--- Raw data ---
________________________________________

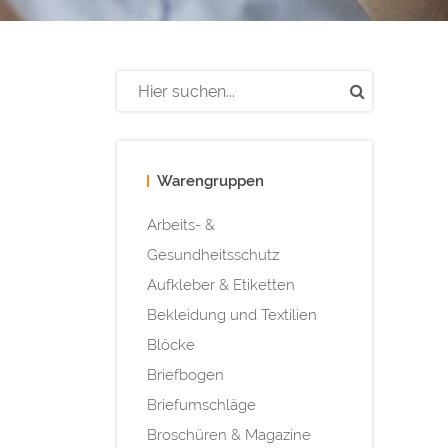
Warengruppen
Arbeits- &
Gesundheitsschutz
Aufkleber & Etiketten
Bekleidung und Textilien
Blöcke
Briefbogen
Briefumschläge
Broschüren & Magazine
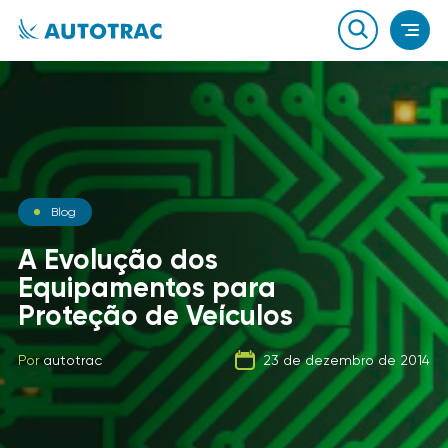
Notícias
Blog
Notícias
O que você sabe sobre o
A Evolução dos
combustível que a sua
Equipamentos para
Carga Fracionada
frota usa?
Proteção de Veículos
Por
autotrac
06 de fevereiro de 2020
Por
Por
autotrac
autotrac
23 de dezembro de 2014
21 de setembro de 2019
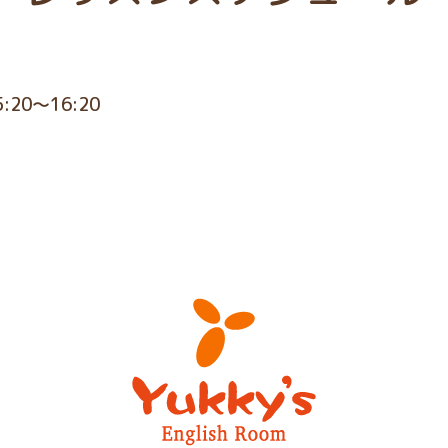
5:20～16:20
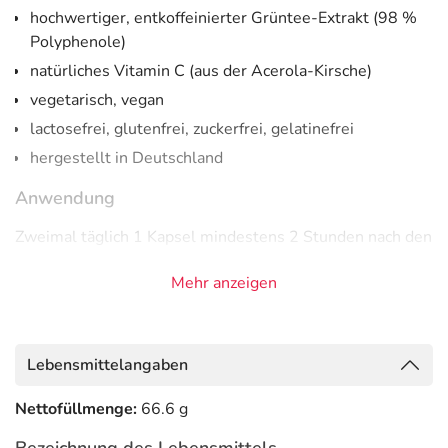
hochwertiger, entkoffeinierter Grüntee-Extrakt (98 %
Polyphenole)
natürliches Vitamin C (aus der Acerola-Kirsche)
vegetarisch, vegan
lactosefrei, glutenfrei, zuckerfrei, gelatinefrei
hergestellt in Deutschland
Anwendung
Zweimal täglich 1 Kapsel mindestens 2 Stunden nach den
Mahlzeiten einnehmen.
Mehr anzeigen
Inhaltsstoffe pro Tagesdosis
Inhaltsstoff
pro 2 Kapseln
**NRV %
Lebensmittelangaben
Grüntee-Extrakt
600 mg
***
Nettofüllmenge:
66.6 g
davon Polyphenole
588 mg
***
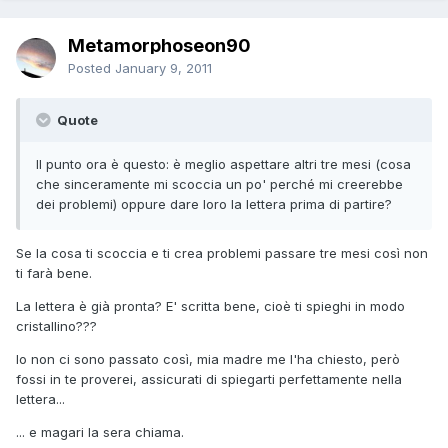
Metamorphoseon90
Posted
January 9, 2011
Quote
Il punto ora è questo: è meglio aspettare altri tre mesi (cosa
che sinceramente mi scoccia un po' perché mi creerebbe
dei problemi) oppure dare loro la lettera prima di partire?
Se la cosa ti scoccia e ti crea problemi passare tre mesi così non
ti farà bene.
La lettera è già pronta? E' scritta bene, cioè ti spieghi in modo
cristallino???
Io non ci sono passato così, mia madre me l'ha chiesto, però
fossi in te proverei, assicurati di spiegarti perfettamente nella
lettera...
... e magari la sera chiama.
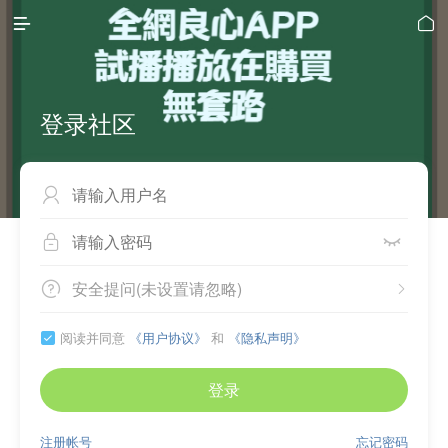


登录社区



安全提问(未设置请忽略)


阅读并同意
《用户协议》
和
《隐私声明》

登录
注册帐号
忘记密码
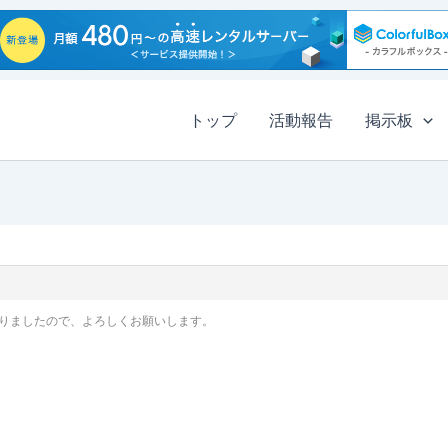
トップ
活動報告
掲示板
りましたので、よろしくお願いします。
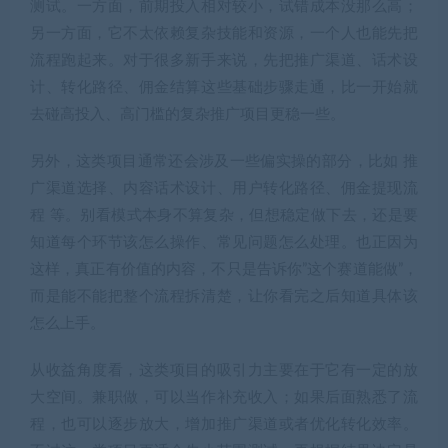
测试。一方面，前期投入相对较小，试错成本没那么高；
另一方面，它不太依赖复杂技能和资源，一个人也能先把
流程跑起来。对于很多新手来说，先把推广渠道、话术设
计、转化路径、佣金结算这些基础步骤走通，比一开始就
去碰高投入、高门槛的复杂推广项目更稳一些。
另外，这类项目通常还会涉及一些偏实操的部分，比如 推
广渠道选择、内容话术设计、用户转化路径、佣金提现流
程 等。别看模式本身不算复杂，但想稳定做下去，还是要
知道每个环节该怎么操作、常见问题怎么处理。也正因为
这样，真正有价值的内容，不只是告诉你”这个赛道能做”，
而是能不能把整个流程拆清楚，让你看完之后知道具体该
怎么上手。
从收益角度看，这类项目的吸引力主要在于它有一定的放
大空间。兼职做，可以当作补充收入；如果后面熟悉了流
程，也可以逐步放大，增加推广渠道或者优化转化效率。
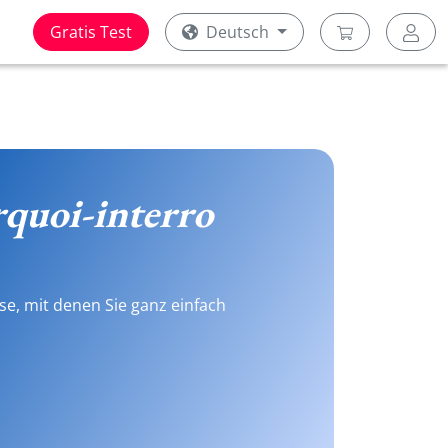
Gratis Test
Deutsch
quoi-interro
se, mit denen Sie ganz einfach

________________________________________

--- What the task requires ---
Whenever a line of the data includes the word "Grüntee", show that line in full.

--- Result for this task ---
hochwertiger, entkoffeinierter Grüntee-Extrakt (98 %
Grüntee-Extrakt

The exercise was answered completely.